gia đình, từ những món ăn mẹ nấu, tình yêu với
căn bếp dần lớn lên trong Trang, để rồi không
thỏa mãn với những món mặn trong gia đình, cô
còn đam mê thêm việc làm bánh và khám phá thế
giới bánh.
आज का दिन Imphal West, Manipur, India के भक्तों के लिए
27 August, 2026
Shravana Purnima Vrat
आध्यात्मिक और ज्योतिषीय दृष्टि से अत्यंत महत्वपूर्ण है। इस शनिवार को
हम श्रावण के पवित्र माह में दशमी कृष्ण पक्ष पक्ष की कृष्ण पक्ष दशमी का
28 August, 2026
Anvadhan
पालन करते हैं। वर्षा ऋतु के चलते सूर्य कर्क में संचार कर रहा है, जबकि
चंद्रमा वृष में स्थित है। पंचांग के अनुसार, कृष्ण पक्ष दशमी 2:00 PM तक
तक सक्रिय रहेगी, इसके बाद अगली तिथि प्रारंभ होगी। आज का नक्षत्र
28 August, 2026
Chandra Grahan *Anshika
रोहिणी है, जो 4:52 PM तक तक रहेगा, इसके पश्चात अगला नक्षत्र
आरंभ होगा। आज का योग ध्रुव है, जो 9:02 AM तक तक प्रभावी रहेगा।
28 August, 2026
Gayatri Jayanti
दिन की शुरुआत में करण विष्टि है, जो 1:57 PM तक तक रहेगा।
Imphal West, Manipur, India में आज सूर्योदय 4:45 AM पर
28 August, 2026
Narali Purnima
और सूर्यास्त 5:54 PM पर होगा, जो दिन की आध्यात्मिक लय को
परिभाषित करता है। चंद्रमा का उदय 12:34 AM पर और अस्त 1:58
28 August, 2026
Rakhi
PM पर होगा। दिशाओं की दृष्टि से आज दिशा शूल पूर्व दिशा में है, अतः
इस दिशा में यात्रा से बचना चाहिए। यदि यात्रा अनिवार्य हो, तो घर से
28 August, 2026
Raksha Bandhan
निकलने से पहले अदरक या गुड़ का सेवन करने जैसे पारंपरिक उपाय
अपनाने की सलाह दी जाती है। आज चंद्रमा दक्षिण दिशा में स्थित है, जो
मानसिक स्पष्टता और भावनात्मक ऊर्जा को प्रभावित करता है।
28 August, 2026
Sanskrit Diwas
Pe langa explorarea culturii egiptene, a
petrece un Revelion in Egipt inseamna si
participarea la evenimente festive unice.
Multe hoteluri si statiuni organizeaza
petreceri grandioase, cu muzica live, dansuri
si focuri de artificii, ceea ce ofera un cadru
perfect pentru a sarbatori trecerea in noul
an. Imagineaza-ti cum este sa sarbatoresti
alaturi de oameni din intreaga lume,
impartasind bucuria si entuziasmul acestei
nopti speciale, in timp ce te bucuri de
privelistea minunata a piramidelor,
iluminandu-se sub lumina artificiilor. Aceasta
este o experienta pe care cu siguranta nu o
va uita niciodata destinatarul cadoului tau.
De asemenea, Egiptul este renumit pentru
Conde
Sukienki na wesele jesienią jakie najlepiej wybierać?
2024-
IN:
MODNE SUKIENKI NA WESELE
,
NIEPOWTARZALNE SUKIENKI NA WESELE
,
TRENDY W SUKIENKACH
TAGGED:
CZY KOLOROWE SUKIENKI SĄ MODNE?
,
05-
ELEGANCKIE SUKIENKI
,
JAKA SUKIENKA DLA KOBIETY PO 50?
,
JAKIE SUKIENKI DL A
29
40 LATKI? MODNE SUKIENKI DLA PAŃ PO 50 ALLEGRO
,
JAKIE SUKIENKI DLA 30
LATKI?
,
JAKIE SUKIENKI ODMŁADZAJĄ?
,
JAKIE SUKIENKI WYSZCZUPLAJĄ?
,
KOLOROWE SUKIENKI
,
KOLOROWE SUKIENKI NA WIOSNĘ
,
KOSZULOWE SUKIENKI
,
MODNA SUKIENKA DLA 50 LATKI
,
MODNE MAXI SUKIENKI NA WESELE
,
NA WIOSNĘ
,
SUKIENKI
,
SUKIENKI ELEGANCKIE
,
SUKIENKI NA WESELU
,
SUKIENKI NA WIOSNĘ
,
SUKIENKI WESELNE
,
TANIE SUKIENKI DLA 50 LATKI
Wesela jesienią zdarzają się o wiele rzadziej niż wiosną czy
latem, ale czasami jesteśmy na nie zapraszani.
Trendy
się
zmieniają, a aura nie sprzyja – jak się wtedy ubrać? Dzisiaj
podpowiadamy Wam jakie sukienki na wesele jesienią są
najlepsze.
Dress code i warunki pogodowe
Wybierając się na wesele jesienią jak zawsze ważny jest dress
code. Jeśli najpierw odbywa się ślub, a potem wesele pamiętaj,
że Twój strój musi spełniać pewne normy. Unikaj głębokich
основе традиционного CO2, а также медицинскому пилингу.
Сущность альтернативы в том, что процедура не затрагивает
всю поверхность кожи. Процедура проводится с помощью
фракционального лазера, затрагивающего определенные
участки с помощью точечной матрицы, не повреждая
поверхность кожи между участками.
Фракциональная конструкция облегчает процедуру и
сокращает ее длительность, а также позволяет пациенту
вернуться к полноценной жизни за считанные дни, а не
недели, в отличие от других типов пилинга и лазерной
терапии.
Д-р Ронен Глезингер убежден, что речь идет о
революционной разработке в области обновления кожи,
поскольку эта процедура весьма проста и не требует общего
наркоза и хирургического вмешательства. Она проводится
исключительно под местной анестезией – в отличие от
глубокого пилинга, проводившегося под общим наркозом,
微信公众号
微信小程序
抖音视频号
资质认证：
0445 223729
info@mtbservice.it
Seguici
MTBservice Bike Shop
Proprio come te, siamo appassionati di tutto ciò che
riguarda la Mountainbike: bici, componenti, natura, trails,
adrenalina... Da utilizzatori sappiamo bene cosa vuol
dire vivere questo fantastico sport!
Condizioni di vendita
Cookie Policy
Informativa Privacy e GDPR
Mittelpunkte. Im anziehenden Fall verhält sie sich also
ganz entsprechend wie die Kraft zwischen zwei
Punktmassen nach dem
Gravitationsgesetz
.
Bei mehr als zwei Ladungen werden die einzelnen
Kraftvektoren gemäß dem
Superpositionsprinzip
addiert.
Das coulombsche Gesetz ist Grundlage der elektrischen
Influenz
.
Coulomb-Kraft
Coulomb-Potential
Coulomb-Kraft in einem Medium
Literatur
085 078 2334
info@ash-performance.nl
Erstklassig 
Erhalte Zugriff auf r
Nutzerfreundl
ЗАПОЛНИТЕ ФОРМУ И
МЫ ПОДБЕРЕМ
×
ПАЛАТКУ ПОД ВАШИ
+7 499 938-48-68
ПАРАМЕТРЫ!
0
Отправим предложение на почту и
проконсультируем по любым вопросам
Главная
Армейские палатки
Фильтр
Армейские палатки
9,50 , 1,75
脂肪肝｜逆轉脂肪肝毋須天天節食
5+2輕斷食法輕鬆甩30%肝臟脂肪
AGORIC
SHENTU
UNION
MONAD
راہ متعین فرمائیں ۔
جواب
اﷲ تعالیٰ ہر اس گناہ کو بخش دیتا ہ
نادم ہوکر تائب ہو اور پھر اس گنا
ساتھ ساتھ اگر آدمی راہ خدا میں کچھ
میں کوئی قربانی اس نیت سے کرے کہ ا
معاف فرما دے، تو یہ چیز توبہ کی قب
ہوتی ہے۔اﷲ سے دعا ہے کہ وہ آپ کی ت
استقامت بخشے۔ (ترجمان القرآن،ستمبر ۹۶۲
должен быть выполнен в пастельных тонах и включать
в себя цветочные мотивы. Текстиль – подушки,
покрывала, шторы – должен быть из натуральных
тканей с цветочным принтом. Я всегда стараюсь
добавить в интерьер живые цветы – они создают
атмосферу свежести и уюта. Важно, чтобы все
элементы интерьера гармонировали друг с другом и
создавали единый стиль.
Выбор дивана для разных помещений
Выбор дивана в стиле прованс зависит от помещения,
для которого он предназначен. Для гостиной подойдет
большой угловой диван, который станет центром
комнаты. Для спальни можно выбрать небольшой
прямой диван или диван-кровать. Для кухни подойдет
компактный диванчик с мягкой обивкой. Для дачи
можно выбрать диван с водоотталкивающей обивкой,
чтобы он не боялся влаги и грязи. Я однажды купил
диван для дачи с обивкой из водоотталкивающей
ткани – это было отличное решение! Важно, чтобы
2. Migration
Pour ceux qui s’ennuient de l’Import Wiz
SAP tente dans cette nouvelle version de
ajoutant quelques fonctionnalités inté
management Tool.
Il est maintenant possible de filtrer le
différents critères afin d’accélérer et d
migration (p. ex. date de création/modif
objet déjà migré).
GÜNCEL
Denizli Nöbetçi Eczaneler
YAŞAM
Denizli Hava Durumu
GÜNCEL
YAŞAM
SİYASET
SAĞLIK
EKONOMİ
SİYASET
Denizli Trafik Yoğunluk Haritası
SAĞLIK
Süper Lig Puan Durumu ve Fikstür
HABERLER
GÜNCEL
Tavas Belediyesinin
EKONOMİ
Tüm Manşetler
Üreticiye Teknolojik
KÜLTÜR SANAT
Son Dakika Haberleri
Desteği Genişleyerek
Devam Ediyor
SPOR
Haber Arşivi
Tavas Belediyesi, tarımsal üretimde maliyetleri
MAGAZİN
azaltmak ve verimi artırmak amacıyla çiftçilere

### Problem to work on
Work out how many lines of the data above hold the word "дачи", and write only the count.

### Response for this exercise
2